This is a quick on that was prompted by a colleague who had a query about data transforms that minimise skewness. Quite often a log transform is used to do this. However, when there are zero values (or even negative values) in the data, this will lead to some of the values in the transformed variable being undefined. For this reason, a constant is sometimes added to the variable before taking a log transform:
\[ f(x_i) = \log(x_i + c) \]
where \( x_i \) is the \( i \)'th observed value, and \( f \) is the transformation function. Sometimes \( c \) is 1, but it can take other values. The question my colleague asked was whether it was possible to find a value of \( c \) that would minimise the sample skewness of the variable \( x \). The idea here was that this would then be fed into some kind of data mining algorithm, such as k-means.
This can be viewed as an optimisation problem. The skewness of the transformed data can be regarded as a function of \( c \) - and we wish to find a value of \( c \) that makes the skewness as close to zero as possible. Here, the definition of skewness is
\[ b_3(c) = \frac{1}{n} \left( \frac{n-1}{n} \right)^{\frac{3}{2}} \sum{\left( \log(x_i + c) - \bar{x} \right)^3} \left( \frac{1}{n} \sum{\left( \log(x_i + c) - \bar{x} \right)^2} \right)^{-\frac{3}{2}} \]
which is the same as that used by Minitab and BMDP - but slightly different to that used by SAS and SPSS.
For this example, you need 2 R packages - the somewhat enigmatically named e1071 which contains the skewness function, and datasets which provides an example data set, relating to air quality measurements in New York.
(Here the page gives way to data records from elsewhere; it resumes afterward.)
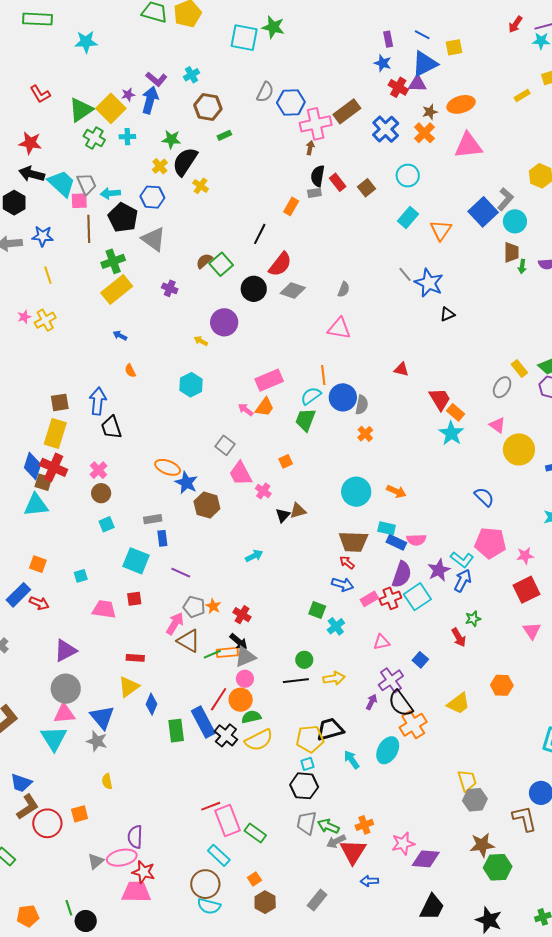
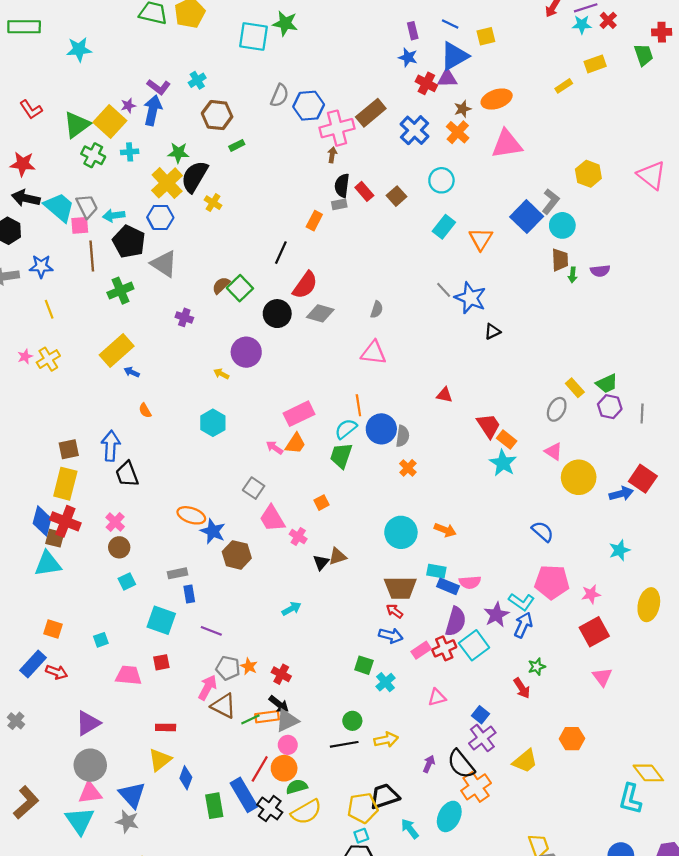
yellow cross: (160, 166) -> (167, 183), size x1.8
yellow rectangle: (117, 289) -> (117, 350), moved
purple cross: (391, 680) -> (482, 738), moved

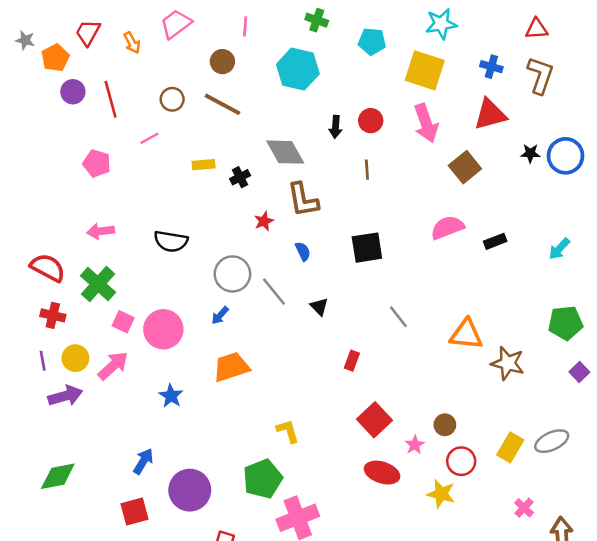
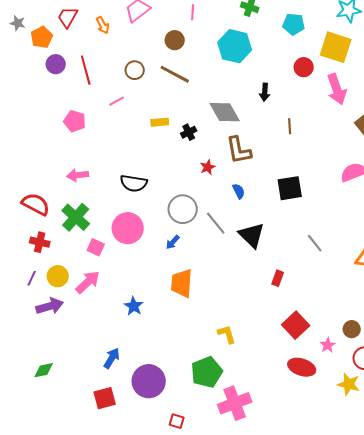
red circle: (371, 121) -> (304, 67), moved
black triangle: (319, 307) -> (252, 235), size x1.8
pink circle: (163, 329) -> (128, 228), moved
purple line: (43, 361) -> (32, 278), turned 35
orange trapezoid: (231, 367) -> (182, 283), turned -68
green diamond: (58, 476) -> (44, 370), size x0.7

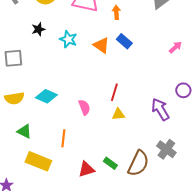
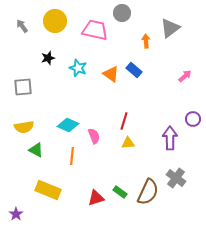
orange arrow: (116, 12) -> (146, 41), moved
cyan diamond: (46, 96) -> (68, 125), moved
purple arrow: (160, 109) -> (170, 138), turned 30
green triangle: (24, 131) -> (36, 150), moved
orange line: (63, 138) -> (72, 156), moved

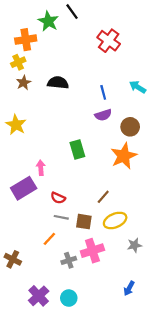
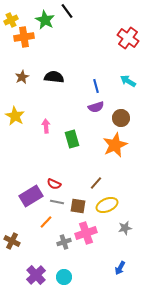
red cross: (109, 41) -> (128, 38), moved
yellow cross: (18, 62) -> (11, 20), moved
pink arrow: (41, 168) -> (46, 126), moved
purple rectangle: (24, 188) -> (31, 196), moved

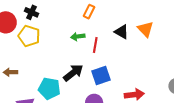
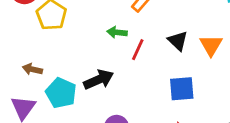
brown arrow: (10, 72) -> (32, 69), moved
blue square: (101, 75) -> (182, 89), moved

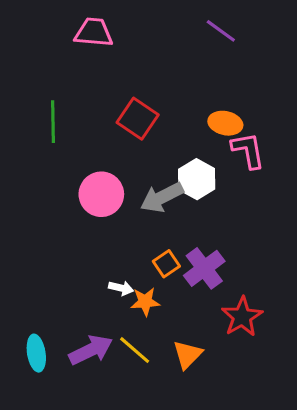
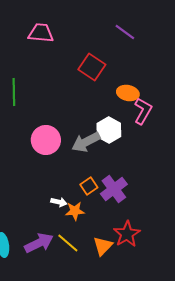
red square: (138, 119) -> (92, 67), moved
pink L-shape: (248, 150) -> (143, 111), turned 40
red star: (242, 317) -> (127, 234), moved

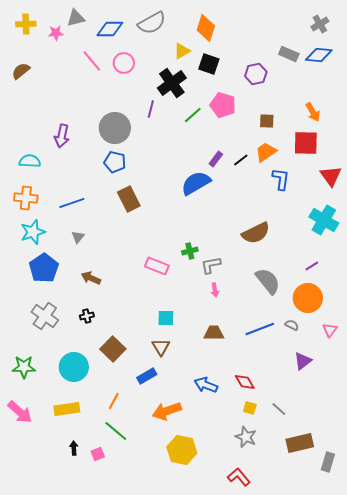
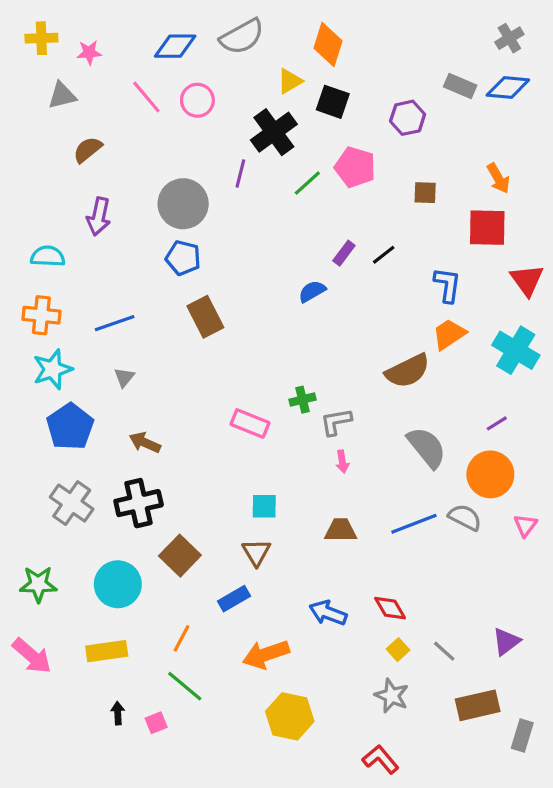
gray triangle: (76, 18) -> (62, 95), moved
brown semicircle: (21, 71) -> (88, 150), moved
orange trapezoid: (266, 152) -> (449, 334), moved
blue semicircle: (196, 183) -> (312, 291), size x0.6
black cross: (87, 316) -> (139, 503), size x2.0
gray semicircle: (292, 325) -> (465, 517), size x1.5
purple triangle: (303, 361) -> (506, 642), moved
yellow square: (250, 408) -> (398, 650), turned 32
Make sure they are installed, and then load them:
library(e1071)
## Loading required package: class
library(datasets)
Next, extract the air quality data:
data(airquality)
ozone <- airquality$Ozone
ozone <- ozone[!is.na(ozone)]
and check visually that it is skewed:
hist(ozone, col = "tomato")
and check its skewness numerically
skewness(ozone)
## [1] 1.21
So this data has a clear positive skew. To find the most appropriate value of \( c \) it is neccessary to minimise a function that measures the discrepancy between the skewness and zero. One possibility is \( \left( b_3(c) \right)^2 \). To use the R function optimise
it is necessary first to define this function:
skew.score <- function(c, x) (skewness(log(x + c)))^2
in this function x
is the data set and c
is the value referred to in the above equation - the variable we wish to find the optimal value of. Before dsoing this, it is often worth inspecting the situation graphically. Here we plot c
against the skewness for c values between 0 and 20:
cval <- seq(0, 20, l = 101)
skew <- cval * 0
for (i in 1:length(cval)) skew[i] <- skewness(log(cval[i] + ozone))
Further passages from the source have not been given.